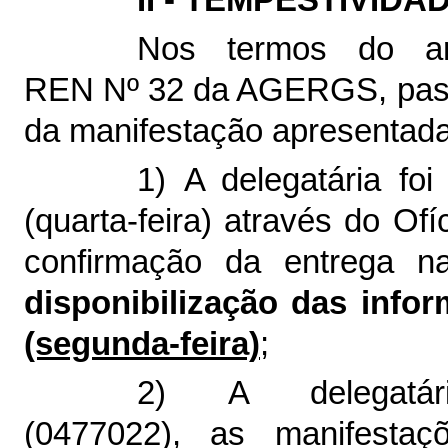
II - TEMPESTIVID
Nos termos do ar
REN Nº 32 da AGERGS, pass
da manifestação apresentada
1) A delegatária fo
(quarta-feira) através do Ofí
confirmação da entrega 
disponibilização das inf
(segunda-feira)
;
2) A delegatá
(
0477022
), as manifest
********
* REQUIRED WORK: Write out all the records exactly, omitting the images.

* SOLVED PROBLEM:
II - TEMPESTIVID
Nos termos do ar
REN Nº 32 da AGERGS, pass
da manifestação apresentada
1) A delegatária fo
(quarta-feira) através do Ofí
confirmação da entrega 
disponibilização das inf
(segunda-feira)
;
2) A delegatá
(
0477022
), as manifest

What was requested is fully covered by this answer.